WORK REQUEST: A single number is the answer: the count of lines in the listing below that contain "Authority".

THE DATA:

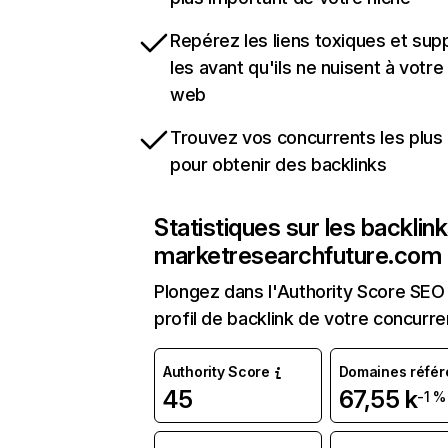
Repérez les liens toxiques et sup
les avant qu'ils ne nuisent à votre 
web
Trouvez vos concurrents les plus 
pour obtenir des backlinks
Statistiques sur les backlin
marketresearchfuture.com
Plongez dans l'Authority Score SEO 
profil de backlink de votre concurre
Authority Score
Domaines référ
45
67,55 k
-1 %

ANSWER FOR THIS EXERCISE: 2